I’ve written before that the perfect combination of CRM and portfolio management probably doesn’t exist. I still believe it.
All-in-one platforms promise simplicity, but in practice they create new limitations. Compliance needs different functionality from portfolio management. Relationship managers need another view. Operations, risk and management each require their own tools, workflows and access rights.
So the goal shouldn’t be finding one perfect system. It should be building the right data hub.
A strong financial services data hub acts as the central source of truth. Client data, portfolios, transactions, documents and compliance records live in one reliable, well-governed structure. Different applications then sit on top of it, depending on the user and the task.
Compliance sees what compliance needs. Portfolio managers get the relevant investment data. Relationship managers work in a CRM built around client interaction. Each team uses specialised software, while the underlying data stays consistent.
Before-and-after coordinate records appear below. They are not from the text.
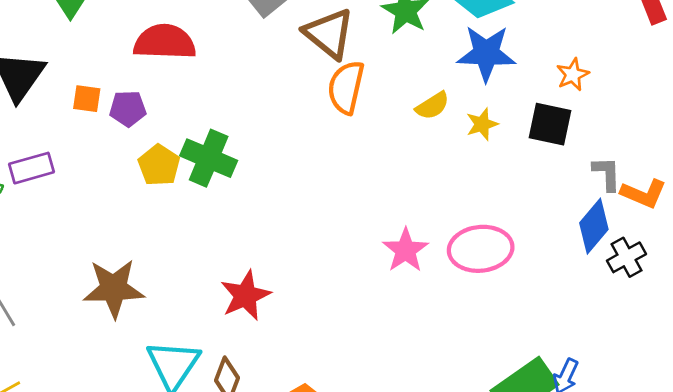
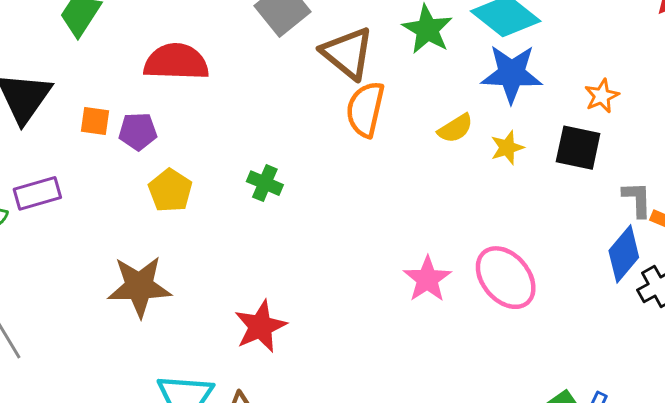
green cross: (209, 158) -> (265, 183), moved, size x0.6
pink ellipse: (481, 249) -> (506, 278), turned 56
brown star: (114, 288) -> (139, 286), moved

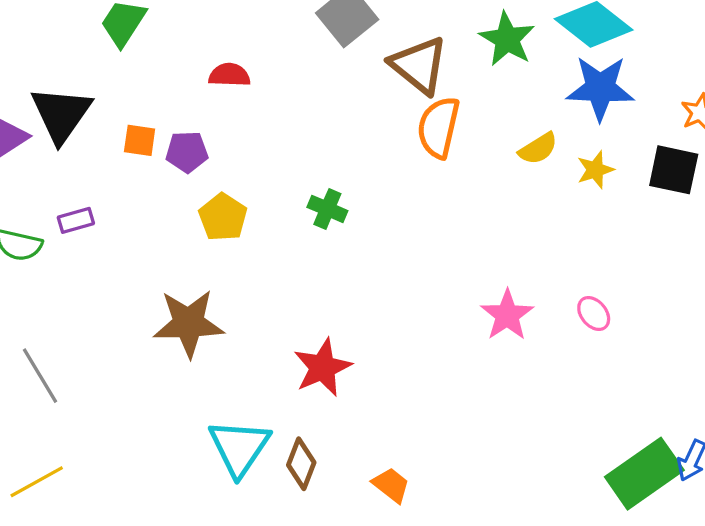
red semicircle: (176, 62) -> (229, 75), size x0.6
purple rectangle: (37, 193) -> (76, 220), size x0.7
pink ellipse: (506, 278) -> (594, 314), size x0.5

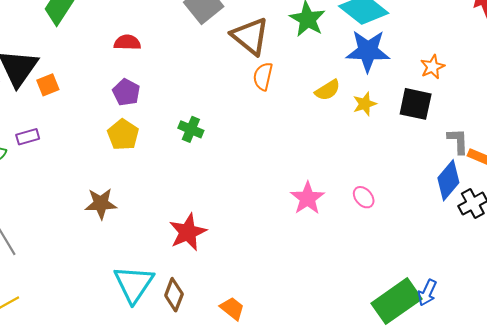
orange semicircle: (438, 127) -> (263, 76), size x0.7
orange square: (140, 140) -> (48, 85), moved, turned -30
purple pentagon: (187, 152) -> (126, 92), moved, turned 30
brown star: (189, 323) -> (101, 204), size x0.7

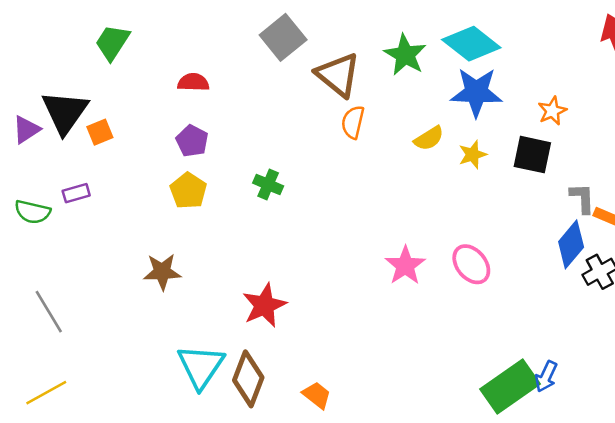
pink ellipse: (364, 197) -> (471, 264), size x1.5
brown diamond: (174, 295) -> (248, 379), size x1.4

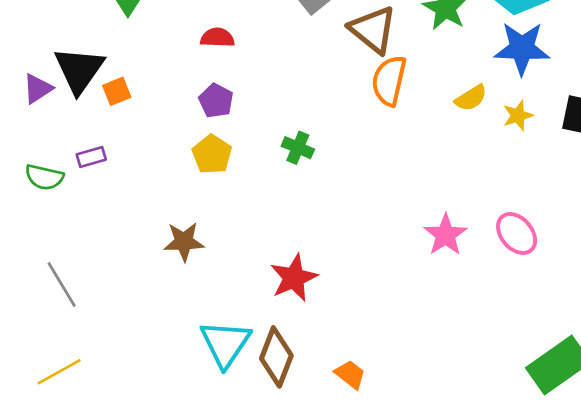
orange semicircle: (353, 122) -> (389, 81), size x1.4

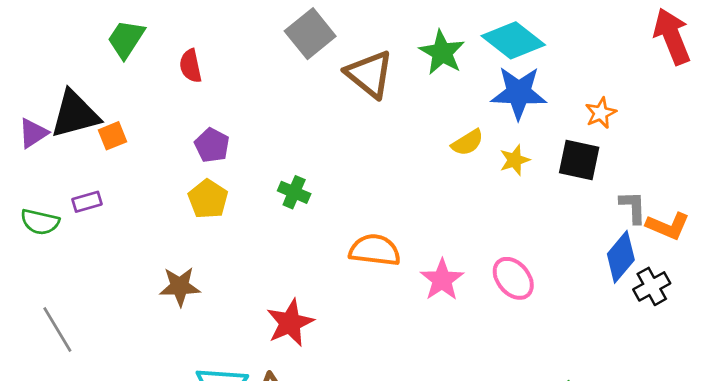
red semicircle: (217, 38) -> (191, 66), moved, turned -104
black triangle: (79, 70) -> (75, 114), turned 40
orange semicircle: (389, 81) -> (375, 250), moved, turned 84

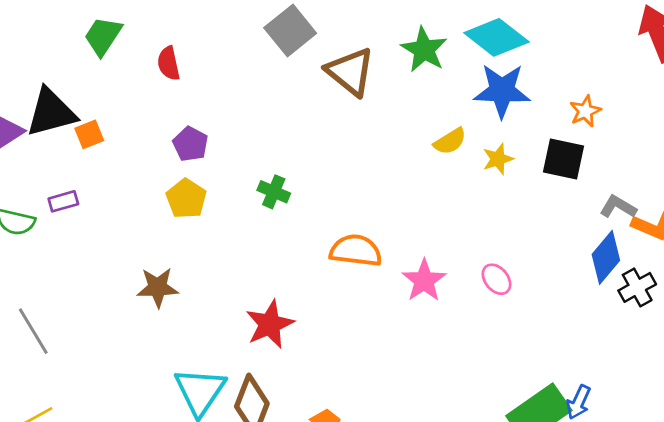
gray L-shape: (633, 207) -> (618, 207), turned -57
pink ellipse: (513, 278) -> (496, 279), size x0.7

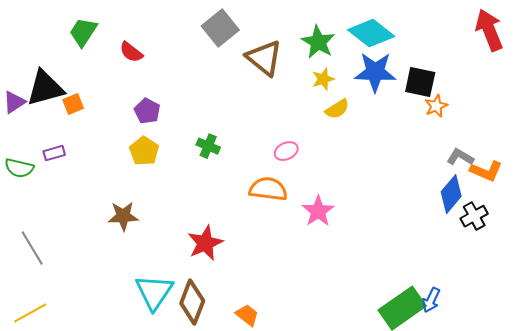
red semicircle: (169, 63) -> (131, 52), turned -40
orange star: (585, 111) -> (436, 106), moved
yellow star: (498, 159) -> (323, 79), moved
black square: (563, 159) -> (420, 82), moved
pink ellipse: (496, 279) -> (286, 151), moved, turned -75

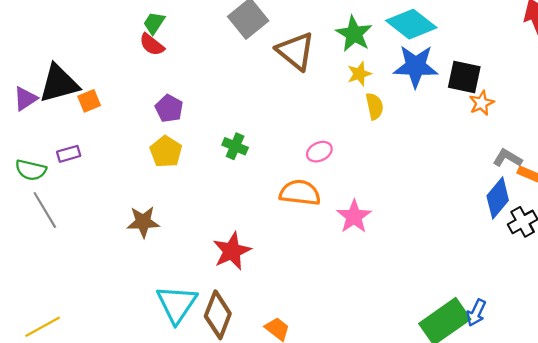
green trapezoid: (83, 32) -> (154, 23), moved, size x0.7
yellow semicircle: (337, 109) -> (375, 106), turned -70
gray line: (32, 248) -> (45, 210), moved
This matters even more in the age of AI. AI tools are only as good as the data they can reach. Fragmented, duplicated or poorly structured data produces weak results, no matter how advanced the software looks.
It reminds me of my early days at Citicorp Private Bank. We worked with a stubborn mainframe — not flexible, not pretty, but the data quality was excellent.
Maybe the modern version of that mainframe is the data hub itself: stable at the centre, flexible at the surface.
Instead of replacing entire platforms every few years, institutions could adapt the software layer while protecting the quality, history and continuity of their data.